What is a corneal ulcer?
The surface of the cornea is covered by a thin layer called the epithelium, which protects the cornea and keeps it waterproof . An ulcer develops when part of this epithelium becomes scratched, exposing the underlying tissue. The eye becomes painful and cloudy, and the white of the eye may become reddened and inflamed.
Why causes an ulcer to "melt"?
The majority of corneal ulcers will heal rapidly within a few days, as the epithelium regenerates from the edges of the ulcer and spreads across the defect. Some ulcers, however, may progress very quickly - even in a matter of hours. This rapid progression is due to the activity of enzymes which may be released from bacteria, inflammatory cells or corneal cells. The enzymes digest the cornea causing it to become gelatinous and the eye to become very fragile. Melting ulcers are an emergency because they can rapidly lead to rupture and subsequent loss of the eye.

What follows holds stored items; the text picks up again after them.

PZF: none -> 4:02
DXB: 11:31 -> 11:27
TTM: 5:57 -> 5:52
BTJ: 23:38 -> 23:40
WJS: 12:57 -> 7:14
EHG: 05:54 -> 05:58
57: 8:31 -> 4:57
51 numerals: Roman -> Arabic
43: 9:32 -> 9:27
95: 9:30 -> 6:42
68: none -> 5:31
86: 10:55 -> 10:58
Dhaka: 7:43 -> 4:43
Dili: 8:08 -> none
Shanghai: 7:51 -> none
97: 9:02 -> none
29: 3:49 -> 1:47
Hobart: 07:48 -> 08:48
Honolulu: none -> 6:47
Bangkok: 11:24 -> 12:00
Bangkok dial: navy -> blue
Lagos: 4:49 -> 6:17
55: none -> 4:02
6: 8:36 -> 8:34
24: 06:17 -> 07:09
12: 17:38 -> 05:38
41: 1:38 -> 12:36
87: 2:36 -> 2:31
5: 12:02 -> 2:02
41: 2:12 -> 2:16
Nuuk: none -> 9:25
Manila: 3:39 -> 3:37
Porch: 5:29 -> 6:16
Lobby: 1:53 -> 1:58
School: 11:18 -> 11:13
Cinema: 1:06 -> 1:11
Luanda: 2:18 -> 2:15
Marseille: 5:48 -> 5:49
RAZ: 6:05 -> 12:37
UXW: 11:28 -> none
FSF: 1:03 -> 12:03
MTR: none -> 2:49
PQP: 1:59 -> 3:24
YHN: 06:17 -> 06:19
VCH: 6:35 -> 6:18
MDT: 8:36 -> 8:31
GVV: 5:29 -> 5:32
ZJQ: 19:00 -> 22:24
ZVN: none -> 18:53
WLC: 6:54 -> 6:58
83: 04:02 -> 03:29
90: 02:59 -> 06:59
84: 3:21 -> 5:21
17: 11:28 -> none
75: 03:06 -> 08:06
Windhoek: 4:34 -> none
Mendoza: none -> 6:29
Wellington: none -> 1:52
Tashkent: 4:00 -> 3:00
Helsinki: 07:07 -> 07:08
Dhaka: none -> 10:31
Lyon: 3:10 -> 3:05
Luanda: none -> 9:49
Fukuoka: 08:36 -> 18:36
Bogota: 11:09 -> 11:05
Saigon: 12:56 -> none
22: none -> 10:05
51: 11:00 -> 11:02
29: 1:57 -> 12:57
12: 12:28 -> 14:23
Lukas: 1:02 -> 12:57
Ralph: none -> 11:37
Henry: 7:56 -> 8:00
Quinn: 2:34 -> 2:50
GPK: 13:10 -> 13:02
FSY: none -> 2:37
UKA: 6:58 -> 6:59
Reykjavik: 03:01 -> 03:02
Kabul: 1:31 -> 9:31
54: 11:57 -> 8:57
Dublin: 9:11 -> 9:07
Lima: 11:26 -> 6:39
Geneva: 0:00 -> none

What is the treatment for melting corneal ulcers?
Melting ulcers are treated by medical and/or surgical means depending on the severity of the melt. Usually we will recommend that your pet is hospitalised for treatment. This is so that we can administer the appropriate treatment, monitor the eye carefully and perform surgery if the melt worsens.
What happens after treatment?
For melting ulcers that are deep or progressive, where there is a risk that the eye may rupture, then surgery may be advised. A number of graft procedures may be employed, most commonly conjunctival grafting (pedicle graft, hood graft or 360 degree graft). Surgery requires a general anaesthetic and the use of an operating microscope. The eye will look very reddened and inflamed for some weeks following surgery and it will remain fragile for some time.
There will always be some degree of scarring following a melting corneal ulcer but this usually reduces over a period months and in most cases the eye regains vision following treatment.